The second paragraph delves into the concept of fractional integrals, leveraging Cauchy's Formula for Repeated Integration and the gamma function to handle non-integer inputs. It explains how to define a half-integral by substituting n = 1/2 into the formula and replacing the factorial with the gamma function, which results in the involvement of the square root of pi. The paragraph then validates the half-integral formula by applying it to the function f(x) = 2x and demonstrating that applying the half-integral twice yields the expected result, akin to a regular integral. The Riemann-Liouville Fractional Integral formula is introduced as a generalization for any positive real number p, illustrating how it can transform functions and interpolate between integrals of different orders.

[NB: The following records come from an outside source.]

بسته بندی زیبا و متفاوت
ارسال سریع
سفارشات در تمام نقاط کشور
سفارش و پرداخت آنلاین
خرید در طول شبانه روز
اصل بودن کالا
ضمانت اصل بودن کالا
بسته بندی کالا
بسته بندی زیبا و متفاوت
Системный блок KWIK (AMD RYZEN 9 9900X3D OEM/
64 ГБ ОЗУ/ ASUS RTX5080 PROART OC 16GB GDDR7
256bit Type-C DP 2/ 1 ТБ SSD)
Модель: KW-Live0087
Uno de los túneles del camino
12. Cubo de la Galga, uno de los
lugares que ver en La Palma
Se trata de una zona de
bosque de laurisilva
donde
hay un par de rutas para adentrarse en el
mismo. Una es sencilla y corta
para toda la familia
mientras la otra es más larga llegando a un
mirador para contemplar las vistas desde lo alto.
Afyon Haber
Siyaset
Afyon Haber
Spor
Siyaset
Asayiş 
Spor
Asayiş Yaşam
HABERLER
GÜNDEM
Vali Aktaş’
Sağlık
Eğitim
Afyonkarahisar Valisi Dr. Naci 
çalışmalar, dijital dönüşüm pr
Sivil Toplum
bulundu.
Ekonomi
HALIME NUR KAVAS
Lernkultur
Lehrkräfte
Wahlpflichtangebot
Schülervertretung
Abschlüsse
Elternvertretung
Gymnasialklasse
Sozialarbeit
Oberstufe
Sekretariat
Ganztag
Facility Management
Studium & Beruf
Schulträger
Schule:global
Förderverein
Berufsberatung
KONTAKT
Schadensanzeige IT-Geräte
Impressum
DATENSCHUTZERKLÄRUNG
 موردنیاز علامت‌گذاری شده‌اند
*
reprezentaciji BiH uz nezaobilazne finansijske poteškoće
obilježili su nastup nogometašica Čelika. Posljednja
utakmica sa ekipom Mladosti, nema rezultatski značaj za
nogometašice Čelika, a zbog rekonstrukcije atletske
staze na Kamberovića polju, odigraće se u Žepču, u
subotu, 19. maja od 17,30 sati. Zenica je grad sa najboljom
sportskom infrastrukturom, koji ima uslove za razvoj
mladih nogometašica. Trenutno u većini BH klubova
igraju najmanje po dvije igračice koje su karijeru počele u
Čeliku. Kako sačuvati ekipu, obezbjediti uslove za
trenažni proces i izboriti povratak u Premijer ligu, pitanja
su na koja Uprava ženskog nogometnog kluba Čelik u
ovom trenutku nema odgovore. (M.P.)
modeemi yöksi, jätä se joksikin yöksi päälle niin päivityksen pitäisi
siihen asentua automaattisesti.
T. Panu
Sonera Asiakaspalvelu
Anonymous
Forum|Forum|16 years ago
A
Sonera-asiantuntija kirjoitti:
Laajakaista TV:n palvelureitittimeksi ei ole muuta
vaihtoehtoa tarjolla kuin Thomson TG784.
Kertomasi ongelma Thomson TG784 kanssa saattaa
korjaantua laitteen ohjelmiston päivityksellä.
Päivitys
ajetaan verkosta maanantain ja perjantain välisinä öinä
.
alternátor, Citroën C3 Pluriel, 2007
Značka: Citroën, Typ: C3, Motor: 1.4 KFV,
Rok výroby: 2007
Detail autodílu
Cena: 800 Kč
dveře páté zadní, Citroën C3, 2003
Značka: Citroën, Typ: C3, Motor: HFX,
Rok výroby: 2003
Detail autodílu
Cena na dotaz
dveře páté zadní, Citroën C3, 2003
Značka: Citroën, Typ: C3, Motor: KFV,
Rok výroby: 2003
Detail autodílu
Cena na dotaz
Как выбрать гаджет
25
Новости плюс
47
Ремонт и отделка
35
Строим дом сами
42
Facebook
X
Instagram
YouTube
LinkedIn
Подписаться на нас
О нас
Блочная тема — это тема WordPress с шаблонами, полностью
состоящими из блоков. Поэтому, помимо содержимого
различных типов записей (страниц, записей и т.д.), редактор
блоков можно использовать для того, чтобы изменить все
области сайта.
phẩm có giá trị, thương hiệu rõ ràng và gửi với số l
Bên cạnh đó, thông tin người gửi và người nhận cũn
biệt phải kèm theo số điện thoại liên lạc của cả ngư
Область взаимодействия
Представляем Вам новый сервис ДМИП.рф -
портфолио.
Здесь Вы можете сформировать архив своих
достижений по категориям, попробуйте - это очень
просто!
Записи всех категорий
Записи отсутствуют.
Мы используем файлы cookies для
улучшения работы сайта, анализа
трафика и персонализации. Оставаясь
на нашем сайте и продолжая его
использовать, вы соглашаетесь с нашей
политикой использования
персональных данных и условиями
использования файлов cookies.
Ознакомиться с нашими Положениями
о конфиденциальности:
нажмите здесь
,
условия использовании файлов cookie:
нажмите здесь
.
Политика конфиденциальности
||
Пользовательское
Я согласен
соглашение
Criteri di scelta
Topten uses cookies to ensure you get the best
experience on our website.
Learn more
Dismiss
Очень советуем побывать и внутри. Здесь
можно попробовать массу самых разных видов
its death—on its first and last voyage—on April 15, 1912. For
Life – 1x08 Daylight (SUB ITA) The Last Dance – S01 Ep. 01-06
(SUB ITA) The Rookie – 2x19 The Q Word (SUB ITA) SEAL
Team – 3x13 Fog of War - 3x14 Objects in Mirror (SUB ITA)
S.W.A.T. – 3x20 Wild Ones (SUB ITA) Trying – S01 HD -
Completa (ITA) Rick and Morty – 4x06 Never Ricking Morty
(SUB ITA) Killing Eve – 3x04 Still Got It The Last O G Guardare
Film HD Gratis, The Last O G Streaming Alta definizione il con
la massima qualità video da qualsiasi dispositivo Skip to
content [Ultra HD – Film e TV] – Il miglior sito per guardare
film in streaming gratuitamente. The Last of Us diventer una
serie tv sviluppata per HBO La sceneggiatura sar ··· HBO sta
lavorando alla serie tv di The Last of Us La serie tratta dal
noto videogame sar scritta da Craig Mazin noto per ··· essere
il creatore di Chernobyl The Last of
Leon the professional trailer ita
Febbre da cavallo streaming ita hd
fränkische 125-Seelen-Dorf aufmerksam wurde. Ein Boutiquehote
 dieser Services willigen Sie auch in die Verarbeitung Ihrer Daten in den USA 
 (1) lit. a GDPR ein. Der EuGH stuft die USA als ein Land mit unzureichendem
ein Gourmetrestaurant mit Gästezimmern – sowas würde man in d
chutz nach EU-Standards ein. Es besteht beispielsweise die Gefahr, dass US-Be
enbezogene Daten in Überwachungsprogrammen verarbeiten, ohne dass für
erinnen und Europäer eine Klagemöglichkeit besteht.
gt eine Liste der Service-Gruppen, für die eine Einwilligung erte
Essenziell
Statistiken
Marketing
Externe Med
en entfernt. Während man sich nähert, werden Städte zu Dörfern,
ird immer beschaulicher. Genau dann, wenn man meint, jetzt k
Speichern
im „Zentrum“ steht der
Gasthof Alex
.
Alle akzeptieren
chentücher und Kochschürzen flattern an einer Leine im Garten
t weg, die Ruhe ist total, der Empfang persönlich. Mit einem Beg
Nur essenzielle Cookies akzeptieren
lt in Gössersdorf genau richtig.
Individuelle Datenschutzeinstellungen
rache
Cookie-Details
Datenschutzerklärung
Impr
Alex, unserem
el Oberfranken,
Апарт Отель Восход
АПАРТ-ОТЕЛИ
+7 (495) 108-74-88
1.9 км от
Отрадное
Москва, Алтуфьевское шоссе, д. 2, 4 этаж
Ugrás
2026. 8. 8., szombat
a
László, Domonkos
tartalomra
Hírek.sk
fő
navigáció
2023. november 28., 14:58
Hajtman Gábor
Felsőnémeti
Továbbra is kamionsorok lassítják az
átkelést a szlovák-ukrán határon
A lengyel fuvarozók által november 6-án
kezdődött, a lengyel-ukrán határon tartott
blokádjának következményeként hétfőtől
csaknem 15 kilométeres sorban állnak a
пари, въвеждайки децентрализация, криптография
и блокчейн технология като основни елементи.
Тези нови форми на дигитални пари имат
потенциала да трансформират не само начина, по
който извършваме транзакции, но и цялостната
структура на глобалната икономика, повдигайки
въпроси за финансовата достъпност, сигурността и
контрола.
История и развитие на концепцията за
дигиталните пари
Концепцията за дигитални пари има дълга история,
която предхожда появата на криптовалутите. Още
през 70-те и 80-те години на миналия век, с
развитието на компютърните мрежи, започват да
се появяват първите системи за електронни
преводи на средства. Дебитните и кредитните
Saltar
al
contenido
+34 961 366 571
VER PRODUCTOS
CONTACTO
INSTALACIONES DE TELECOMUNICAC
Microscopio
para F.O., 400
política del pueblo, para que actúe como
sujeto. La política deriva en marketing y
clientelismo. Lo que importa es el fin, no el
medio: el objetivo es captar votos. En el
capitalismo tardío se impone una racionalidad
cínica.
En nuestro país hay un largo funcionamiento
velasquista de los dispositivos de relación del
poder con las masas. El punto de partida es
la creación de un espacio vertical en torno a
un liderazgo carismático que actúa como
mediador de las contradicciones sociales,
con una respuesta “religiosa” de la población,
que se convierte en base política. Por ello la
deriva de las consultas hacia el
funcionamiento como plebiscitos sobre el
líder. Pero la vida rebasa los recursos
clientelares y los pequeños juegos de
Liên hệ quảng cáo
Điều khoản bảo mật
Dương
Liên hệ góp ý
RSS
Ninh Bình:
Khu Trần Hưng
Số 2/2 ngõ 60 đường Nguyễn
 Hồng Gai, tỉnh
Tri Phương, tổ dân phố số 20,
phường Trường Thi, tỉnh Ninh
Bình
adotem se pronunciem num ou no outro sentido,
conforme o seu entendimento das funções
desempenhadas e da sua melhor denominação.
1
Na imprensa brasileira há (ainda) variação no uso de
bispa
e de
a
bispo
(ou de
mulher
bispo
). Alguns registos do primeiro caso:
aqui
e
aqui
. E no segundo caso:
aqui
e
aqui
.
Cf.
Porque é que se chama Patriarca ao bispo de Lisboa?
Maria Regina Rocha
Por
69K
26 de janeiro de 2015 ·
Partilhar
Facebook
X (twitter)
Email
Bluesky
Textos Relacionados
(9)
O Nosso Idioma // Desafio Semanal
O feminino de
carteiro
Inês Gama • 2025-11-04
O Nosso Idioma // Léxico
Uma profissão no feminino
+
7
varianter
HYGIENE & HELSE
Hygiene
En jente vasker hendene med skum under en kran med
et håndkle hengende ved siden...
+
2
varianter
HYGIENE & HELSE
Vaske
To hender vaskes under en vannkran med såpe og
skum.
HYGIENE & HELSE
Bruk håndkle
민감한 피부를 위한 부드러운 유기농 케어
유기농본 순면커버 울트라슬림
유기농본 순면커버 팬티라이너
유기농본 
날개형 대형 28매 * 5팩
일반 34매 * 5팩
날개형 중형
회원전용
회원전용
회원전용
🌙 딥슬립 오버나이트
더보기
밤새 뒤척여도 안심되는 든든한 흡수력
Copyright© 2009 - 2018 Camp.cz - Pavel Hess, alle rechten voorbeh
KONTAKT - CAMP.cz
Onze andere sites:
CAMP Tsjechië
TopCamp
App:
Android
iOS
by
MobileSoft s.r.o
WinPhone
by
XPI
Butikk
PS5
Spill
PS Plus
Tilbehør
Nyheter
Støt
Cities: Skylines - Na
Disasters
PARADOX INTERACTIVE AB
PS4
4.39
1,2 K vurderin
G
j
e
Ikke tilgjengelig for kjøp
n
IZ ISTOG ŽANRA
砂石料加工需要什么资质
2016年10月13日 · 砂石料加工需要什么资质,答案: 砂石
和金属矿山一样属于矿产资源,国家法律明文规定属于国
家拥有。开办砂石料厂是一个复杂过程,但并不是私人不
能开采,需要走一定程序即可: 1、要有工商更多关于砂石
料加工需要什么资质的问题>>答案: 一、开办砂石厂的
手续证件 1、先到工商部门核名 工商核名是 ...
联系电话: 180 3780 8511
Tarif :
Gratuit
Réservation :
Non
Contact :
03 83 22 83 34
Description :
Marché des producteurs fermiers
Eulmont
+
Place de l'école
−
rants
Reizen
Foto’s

This paragraph discusses the challenges of defining fractional derivatives directly using the fractional integral formula and the gamma function. It explains that while the gamma function extends the factorial to real numbers, it is undefined for non-positive integers, making it impossible to compute derivatives with negative orders directly. The paragraph then proposes an indirect method to define fractional derivatives by first computing a fractional integral and then applying ordinary derivatives to 'lower' the order to the desired fractional derivative. This method, known as the Riemann-Liouville Fractional Derivative, is shown to be well-defined and capable of computing half-derivatives that, when applied twice, result in the original function's ordinary derivative.

The fourth paragraph explores the visualization and interpretation of fractional derivatives, contrasting them with the local nature of integer-order derivatives. It discusses how fractional derivatives are non-local and can be influenced by the behavior of a function far from the target point, which is likened to the non-local nature of integrals. The paragraph also addresses the peculiarity that fractional derivatives become local when their order is an integer and that composing two non-local operators can result in a local operator. It acknowledges the lack of a widely accepted interpretation for fractional derivatives and integrals, suggesting that their true meaning may be more complex and distinct from traditional calculus concepts.

The final paragraph wraps up the discussion on fractional calculus by emphasizing the diversity of formulations for fractional derivatives and the fact that there is no single definitive version. It mentions the Caputo Fractional Derivative as an alternative to the Riemann-Liouville Derivative and hints at the existence of other formulations, some of which may have their own shortcomings. The paragraph concludes by celebrating the ingenuity of mathematicians in extending traditional concepts into new domains and the fascinating results that can emerge from such endeavors, encapsulating the spirit of modern mathematics.